-------- Data shown

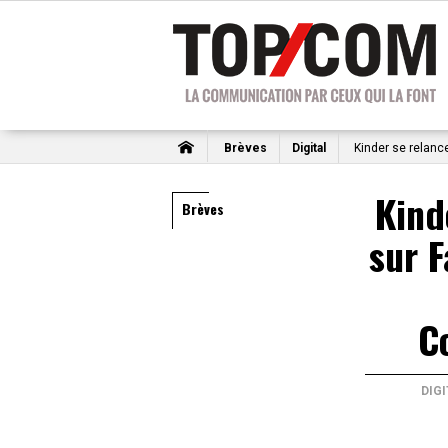
Brèves
Digital
Kinder se relanc
Kind
Brèves
sur 
C
DIG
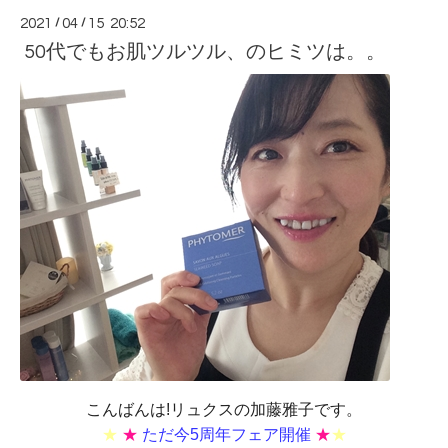
2021
/
04
/
15 20:52
50代でもお肌ツルツル、のヒミツは。。
こんばんは!リュクスの加藤雅子です。
★
★
ただ今5周年フェア開催
★
★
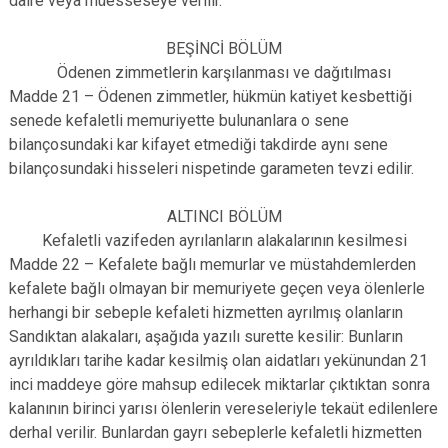
daire veya müesseseye verilir.
BEŞİNCİ BÖLÜM
Ödenen zimmetlerin karşılanması ve dağıtılması
Madde 21 – Ödenen zimmetler, hükmün katiyet kesbettiği
senede kefaletli memuriyette bulunanlara o sene
bilançosundaki kar kifayet etmediği takdirde aynı sene
bilançosundaki hisseleri nispetinde garameten tevzi edilir.
ALTINCI BÖLÜM
Kefaletli vazifeden ayrılanların alakalarının kesilmesi
Madde 22 – Kefalete bağlı memurlar ve müstahdemlerden
kefalete bağlı olmayan bir memuriyete geçen veya ölenlerle
herhangi bir sebeple kefaleti hizmetten ayrılmış olanların
Sandıktan alakaları, aşağıda yazılı surette kesilir: Bunların
ayrıldıkları tarihe kadar kesilmiş olan aidatları yekünundan 21
inci maddeye göre mahsup edilecek miktarlar çıktıktan sonra
kalanının birinci yarısı ölenlerin vereseleriyle tekaüt edilenlere
derhal verilir. Bunlardan gayrı sebeplerle kefaletli hizmetten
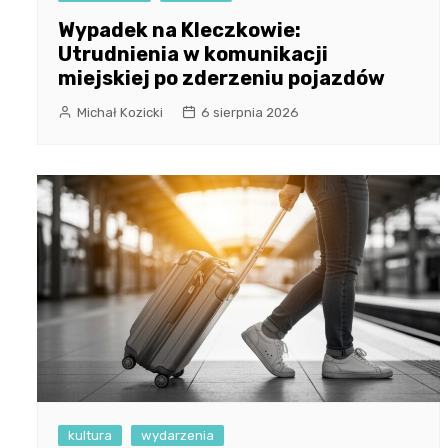
Wypadek na Kleczkowie:
Utrudnienia w komunikacji
miejskiej po zderzeniu pojazdów
Michał Kozicki
6 sierpnia 2026
kultura
wydarzenia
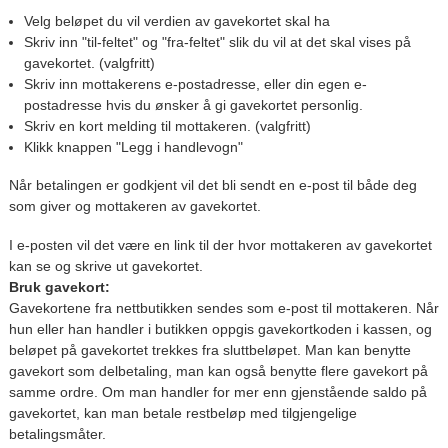
Velg beløpet du vil verdien av gavekortet skal ha
Skriv inn "til-feltet" og "fra-feltet" slik du vil at det skal vises på
gavekortet. (valgfritt)
Skriv inn mottakerens e-postadresse, eller din egen e-
postadresse hvis du ønsker å gi gavekortet personlig.
Skriv en kort melding til mottakeren. (valgfritt)
Klikk knappen "Legg i handlevogn"
Når betalingen er godkjent vil det bli sendt en e-post til både deg
som giver og mottakeren av gavekortet.
I e-posten vil det være en link til der hvor mottakeren av gavekortet
kan se og skrive ut gavekortet.
Bruk gavekort:
Gavekortene fra nettbutikken sendes som e-post til mottakeren. Når
hun eller han handler i butikken oppgis gavekortkoden i kassen, og
beløpet på gavekortet trekkes fra sluttbeløpet. Man kan benytte
gavekort som delbetaling, man kan også benytte flere gavekort på
samme ordre. Om man handler for mer enn gjenstående saldo på
gavekortet, kan man betale restbeløp med tilgjengelige
betalingsmåter.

----------------

- What is needed
Give the listing again word for word, but drop every picture.

- Written answer
Brèves
Digital
Kinder se relanc
Kind
Brèves
sur 
C
DIG
2021
/
04
/
15 20:52
50代でもお肌ツルツル、のヒミツは。。
こんばんは!リュクスの加藤雅子です。
★
★
ただ今5周年フェア開催
★
★
daire veya müesseseye verilir.
BEŞİNCİ BÖLÜM
Ödenen zimmetlerin karşılanması ve dağıtılması
Madde 21 – Ödenen zimmetler, hükmün katiyet kesbettiği
senede kefaletli memuriyette bulunanlara o sene
bilançosundaki kar kifayet etmediği takdirde aynı sene
bilançosundaki hisseleri nispetinde garameten tevzi edilir.
ALTINCI BÖLÜM
Kefaletli vazifeden ayrılanların alakalarının kesilmesi
Madde 22 – Kefalete bağlı memurlar ve müstahdemlerden
kefalete bağlı olmayan bir memuriyete geçen veya ölenlerle
herhangi bir sebeple kefaleti hizmetten ayrılmış olanların
Sandıktan alakaları, aşağıda yazılı surette kesilir: Bunların
ayrıldıkları tarihe kadar kesilmiş olan aidatları yekünundan 21
inci maddeye göre mahsup edilecek miktarlar çıktıktan sonra
kalanının birinci yarısı ölenlerin vereseleriyle tekaüt edilenlere
derhal verilir. Bunlardan gayrı sebeplerle kefaletli hizmetten
Wypadek na Kleczkowie:
Utrudnienia w komunikacji
miejskiej po zderzeniu pojazdów
Michał Kozicki
6 sierpnia 2026
kultura
wydarzenia
Velg beløpet du vil verdien av gavekortet skal ha
Skriv inn "til-feltet" og "fra-feltet" slik du vil at det skal vises på
gavekortet. (valgfritt)
Skriv inn mottakerens e-postadresse, eller din egen e-
postadresse hvis du ønsker å gi gavekortet personlig.
Skriv en kort melding til mottakeren. (valgfritt)
Klikk knappen "Legg i handlevogn"
Når betalingen er godkjent vil det bli sendt en e-post til både deg
som giver og mottakeren av gavekortet.
I e-posten vil det være en link til der hvor mottakeren av gavekortet
kan se og skrive ut gavekortet.
Bruk gavekort:
Gavekortene fra nettbutikken sendes som e-post til mottakeren. Når
hun eller han handler i butikken oppgis gavekortkoden i kassen, og
beløpet på gavekortet trekkes fra sluttbeløpet. Man kan benytte
gavekort som delbetaling, man kan også benytte flere gavekort på
samme ordre. Om man handler for mer enn gjenstående saldo på
gavekortet, kan man betale restbeløp med tilgjengelige
betalingsmåter.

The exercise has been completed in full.